Ritual complaints about outsiders intruding in Mississippi don’t land effectively on an enterprise so completely homegrown. A group of prominent people in the state founded the news organization in 2016 with money and national connections. It describes itself as “the only fully staffed, member supported, digital first, nonprofit, nonpartisan newsroom serving Mississippi and meeting the information needs of communities across the state.” It is now part of a network called Deep South Today, which has a second news organization (Verite in New Orleans) and ambitions to add and expand.
What is especially notable in this local news movement -- and its greatest continuing challenge – is that its sole purpose is the pursuit of the news. It is not intended to earn riches for its founders and investors.
While BuzzFeed and Vice (you know the litany of losers) have come a cropper, the nonprofits are still mainly in the early stages of development, in which they are hoping to get enough traction to persuade their communities to support them at scale. It is still too early to declare that the efforts will succeed.

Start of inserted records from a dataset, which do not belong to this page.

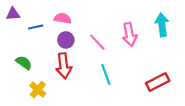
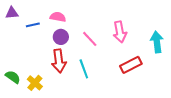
cyan arrow: (162, 25) -> (157, 42), moved
green semicircle: (24, 63) -> (13, 77), moved
cyan line: (106, 75) -> (84, 69), moved
red rectangle: (158, 82) -> (131, 65), moved

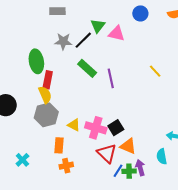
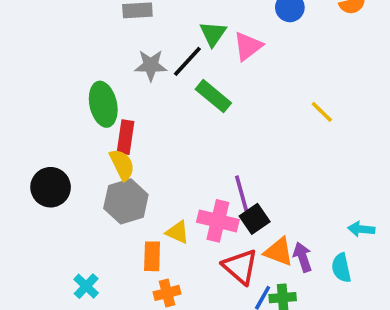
pink triangle: (117, 34) -> (248, 46), turned -48
green rectangle: (87, 68) -> (213, 96), moved
purple line: (111, 78) -> (242, 193), moved
yellow triangle: (74, 125) -> (178, 232), moved
purple arrow: (140, 168) -> (303, 257), moved

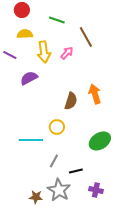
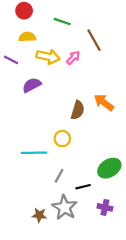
yellow arrow: (44, 52) -> (48, 57), turned -70
orange arrow: (95, 94) -> (104, 103), turned -36
green ellipse: (100, 141) -> (109, 168), moved

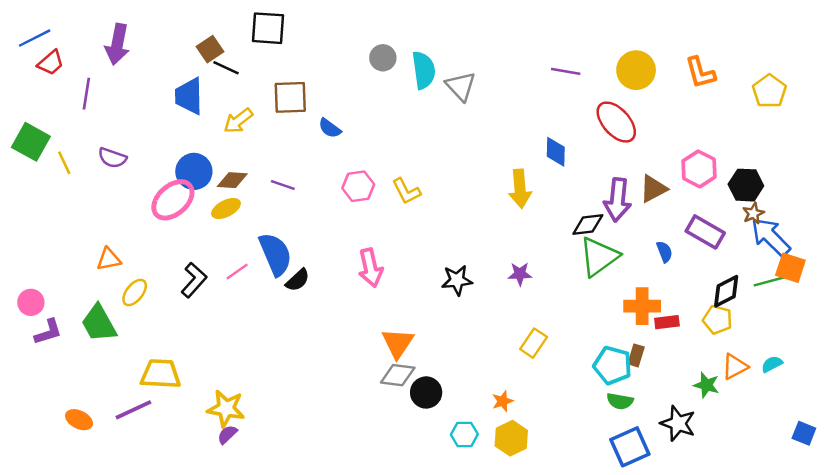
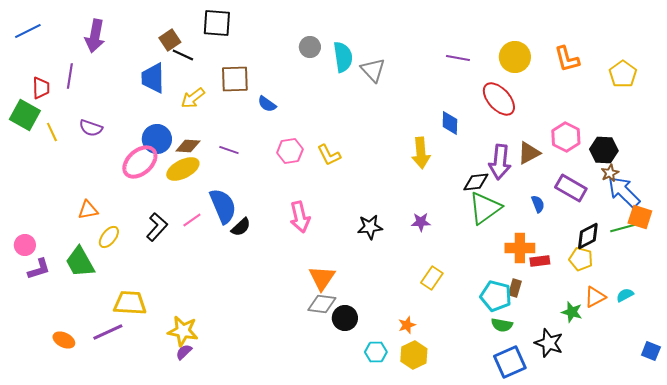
red trapezoid: (51, 63) -> (41, 88), moved, turned -50
yellow ellipse: (226, 208) -> (183, 169), size x1.4

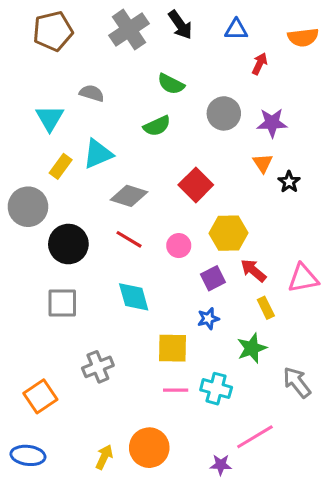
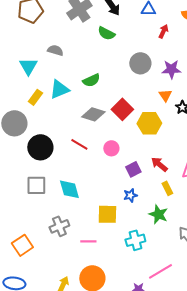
green semicircle: (171, 84) -> (106, 33), moved
green semicircle: (157, 126) -> (91, 80), moved
gray diamond: (129, 196) -> (93, 114), moved
yellow hexagon: (228, 233) -> (149, 123), moved
cyan diamond: (134, 297) -> (69, 189), moved
green star: (252, 348) -> (158, 214), turned -30
cyan cross: (216, 389) -> (135, 240), turned -30
pink line: (176, 390) -> (88, 241), moved

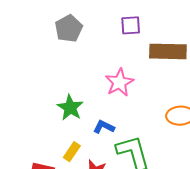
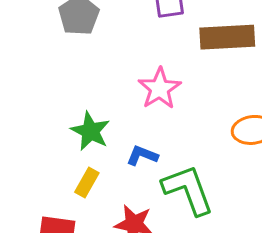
yellow rectangle: (72, 152) -> (87, 182), moved

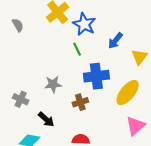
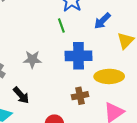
yellow ellipse: (128, 93) -> (109, 76), turned 44
brown cross: (80, 102) -> (80, 96), moved

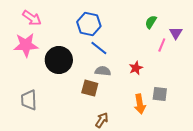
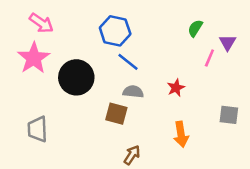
pink star: (26, 45) -> (34, 58), turned -30
gray square: (160, 94) -> (229, 115), moved

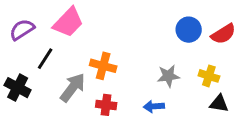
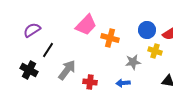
pink trapezoid: (68, 22) -> (86, 25), moved
orange cross: (103, 66) -> (110, 38), moved
yellow cross: (209, 76) -> (155, 51), moved

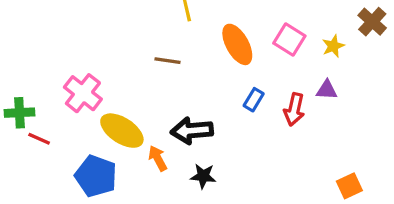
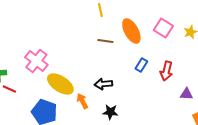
brown line: (167, 61) -> (105, 41), moved
purple triangle: (327, 90) -> (186, 94), moved
black arrow: (192, 131) -> (103, 84), size x0.7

But hundreds of millions of philanthropic dollars are being committed and every one of the news non-profits is conjuring ways to raise money from memberships, events, and sponsorship.
The concept of nonprofit newsgathering is not altogether new. There are precedents in major broadcast and internet-based fields.

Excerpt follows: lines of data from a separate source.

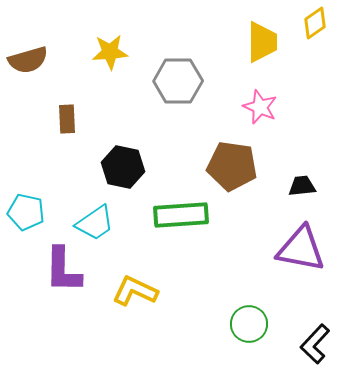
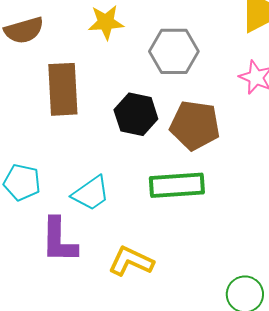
brown rectangle: (67, 119) -> (63, 89), size x1.8
brown pentagon: (232, 166) -> (195, 125), moved
black hexagon: (123, 167) -> (136, 114), moved

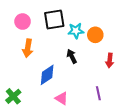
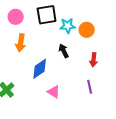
red arrow: (110, 60) -> (94, 60), moved

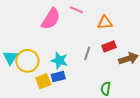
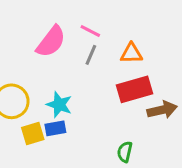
red rectangle: (109, 46) -> (134, 89), size x1.6
gray line: (87, 53) -> (91, 55), moved

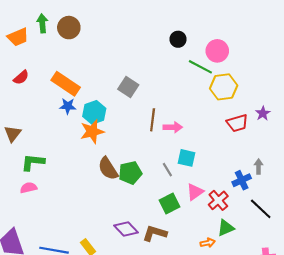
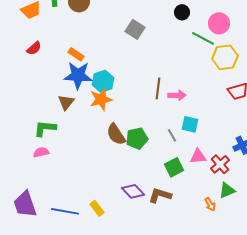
orange rectangle: (66, 84) -> (76, 54), size x0.6
gray square: (128, 87) -> (135, 29), moved
blue star: (68, 106) -> (78, 75), size x1.8
brown triangle: (13, 134) -> (66, 102), moved
pink triangle: (195, 192) -> (198, 156), turned 30
orange arrow: (208, 243) -> (210, 204), turned 72

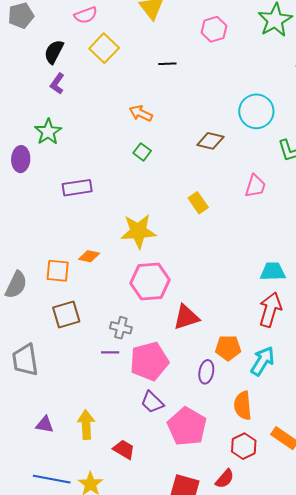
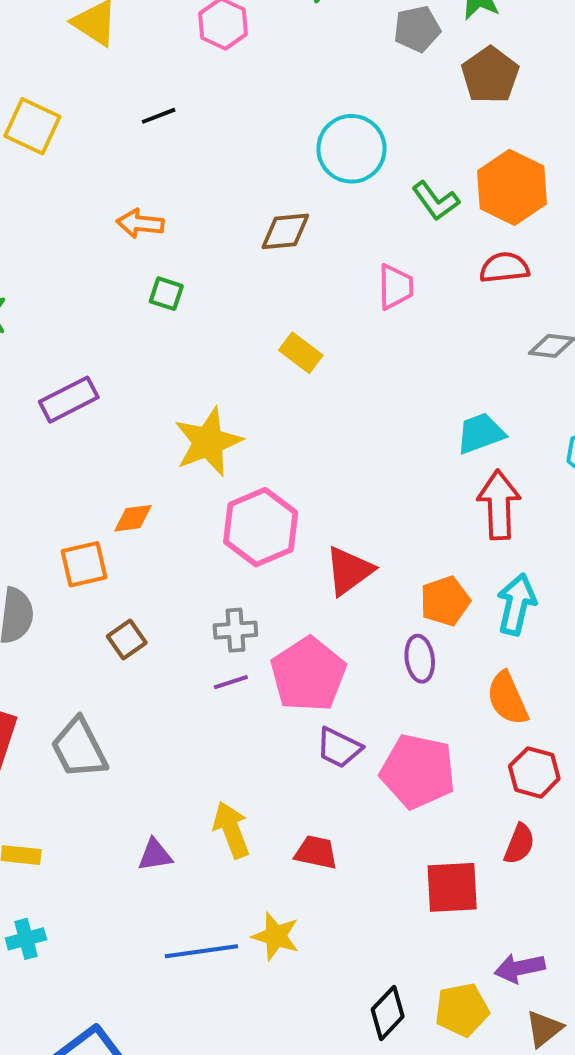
brown square: (66, 314) -> (127, 639), size x0.7

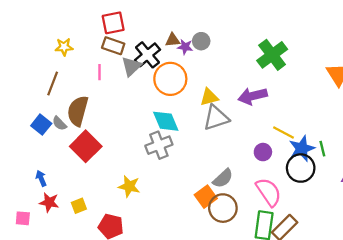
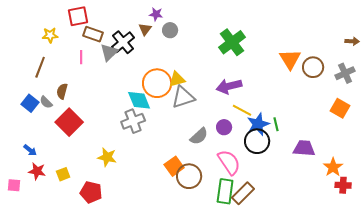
red square: (113, 23) -> (78, 16), moved
brown triangle: (173, 40) -> (145, 29), turned -48
purple star: (185, 47) -> (156, 14), moved
orange circle: (170, 79) -> (157, 83), moved
purple arrow: (253, 96) -> (229, 86), moved
brown semicircle: (78, 111) -> (62, 91), size x0.6
blue arrow: (41, 178) -> (30, 150), turned 152
gray semicircle: (223, 178) -> (199, 136), moved

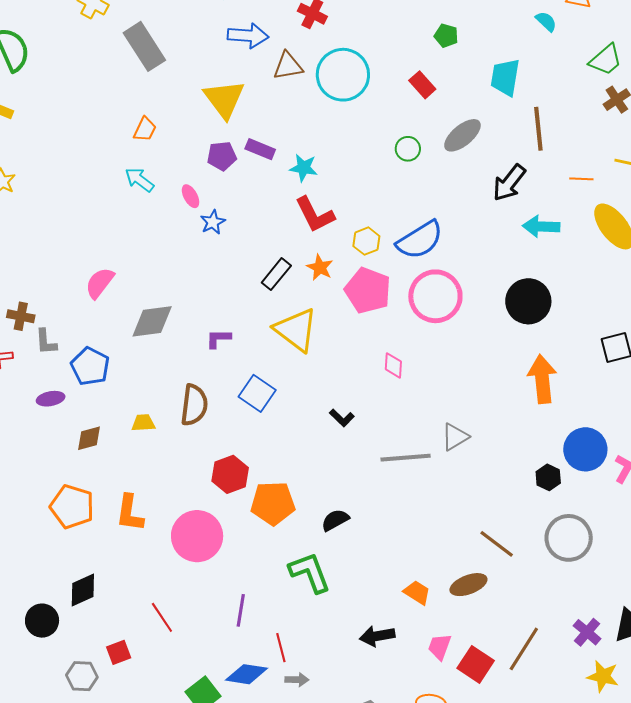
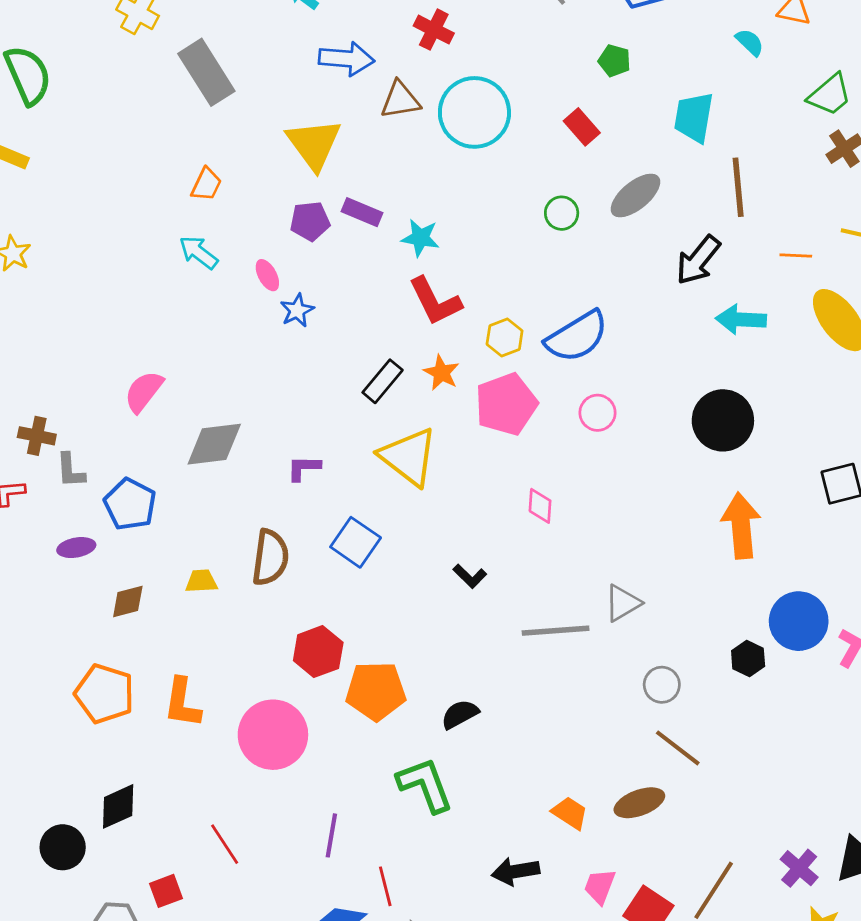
pink pentagon: (368, 290) -> (506, 404), turned 30
pink circle: (435, 296) -> (598, 413), size x0.5
gray circle: (569, 538) -> (662, 685), moved, size x0.6

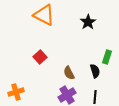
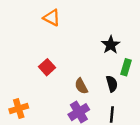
orange triangle: (44, 15) -> (52, 18), size x0.7
black star: (88, 22) -> (111, 45), moved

NPR and PBS are well established in the national news stratosphere, but it has taken decades for that to happen, and the capricious nature of corporate underwriting and government funding suggest that hard-hitting accountability journalism may make it problematic to keep the powers-that-be dispensing largesse.
And, of course, relentless fundraising is necessary.

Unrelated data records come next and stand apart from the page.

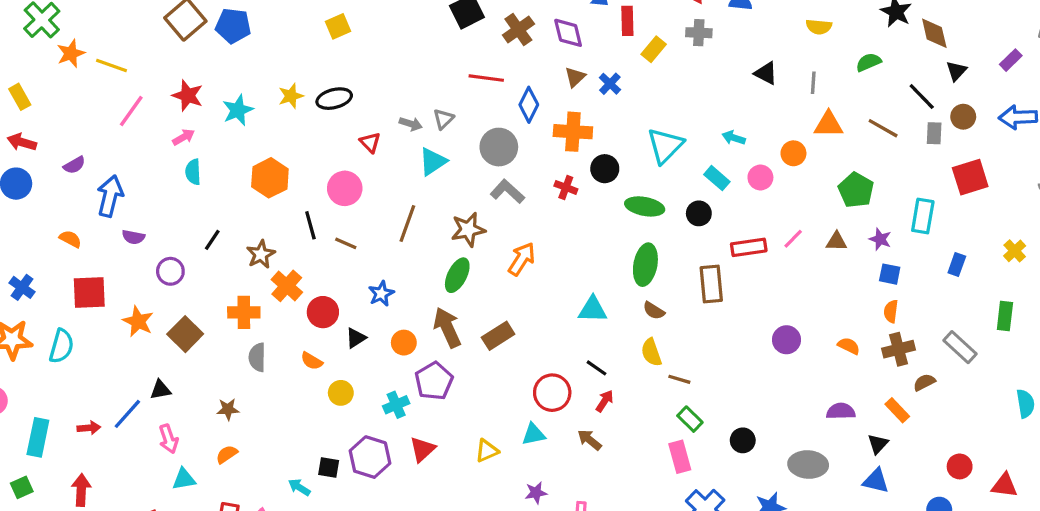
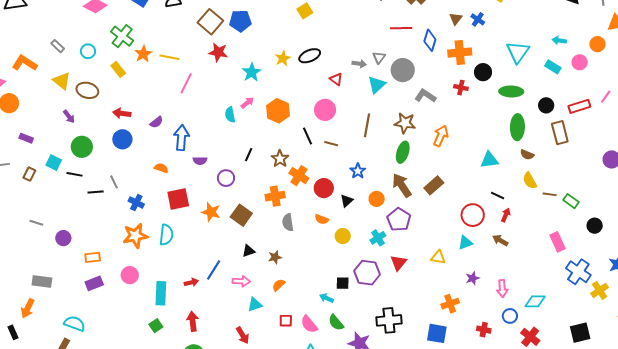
red star: (188, 96) -> (218, 52), moved
yellow rectangle: (20, 97) -> (118, 69), moved
pink arrow: (184, 137) -> (247, 103), moved
gray circle: (499, 147) -> (403, 70), moved
black circle: (699, 213) -> (546, 105), moved
brown star: (468, 230) -> (405, 123), turned 30
black triangle: (160, 390) -> (248, 251), moved
green rectangle: (690, 419) -> (571, 201), moved
pink arrow: (168, 439) -> (241, 281), turned -60
yellow triangle: (487, 451) -> (438, 257), turned 42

A different model was the creation forty-five years ago of C-SPAN which was founded by the country’s cable systems as a public service to provide coverage of government, national events, history, and books. The programming has been scrupulously designed to inform and not offend – which newsrooms would find hard to maintain.
And as the cable systems confront cord-cutting and streaming, C-SPAN is now going through its own process of reinvention, on the internet and by attracting limited advertising and donations.
Mississippi Today makes all its stories available at no charge to the other state newspapers and outlets, building the footprint for its indispensability. It also encompasses Jerry Mitchell’s Mississippi Center for Investigative Reporting, which is a finalist in this year’s Goldsmith Prize at the Harvard Kennedy School for a project called “Unfettered Power: Mississippi Sheriffs,” which the New York Times supported with two reporting fellows and featured the results.
The vibe among the upstarts is collaborative. They meet regularly in groups to share experiences, best practices, and frustrations. I asked Mary Margaret White, the executive director of Mississippi Today to recommend a couple of regional news organizations she admires. She mentioned El Paso Matters and The Current, “for Savannah and coastal Georgia,” and based on their sites I understand why.
Mississippi journalism has long dealt with overt racism in white-owned newspapers. That problem has receded. The board of directors is led by Andy Lack, a Mississippi native who had an illustrious career in television news. Others on the board are prominent in their fields and suitably diverse in race and gender.
In the bad old days of Mississippi’s history with segregation, Jim Crow, and the KKK, getting state news meant navigating bigotry. On the day after the 1963 March on Washington, the headline in the Jackson Clarion-Ledger, the main state newspaper, was “Washington Is Clean Again with Negro Trash Removed.” Rea Hederman of the family who owned the paper transformed it and won a Pulitzer.
It is now one of those desiccated dailies in the Gannett chain. Mississippi Today is young, idealistic, and energized. If it gets the means to do so, it can demonstrate what the news business should be.
Reimagining local journalism countrywide demands vision, leadership, entrepreneurial skills, and money that provides the time it can take to establish a meaningful place in people’s lives.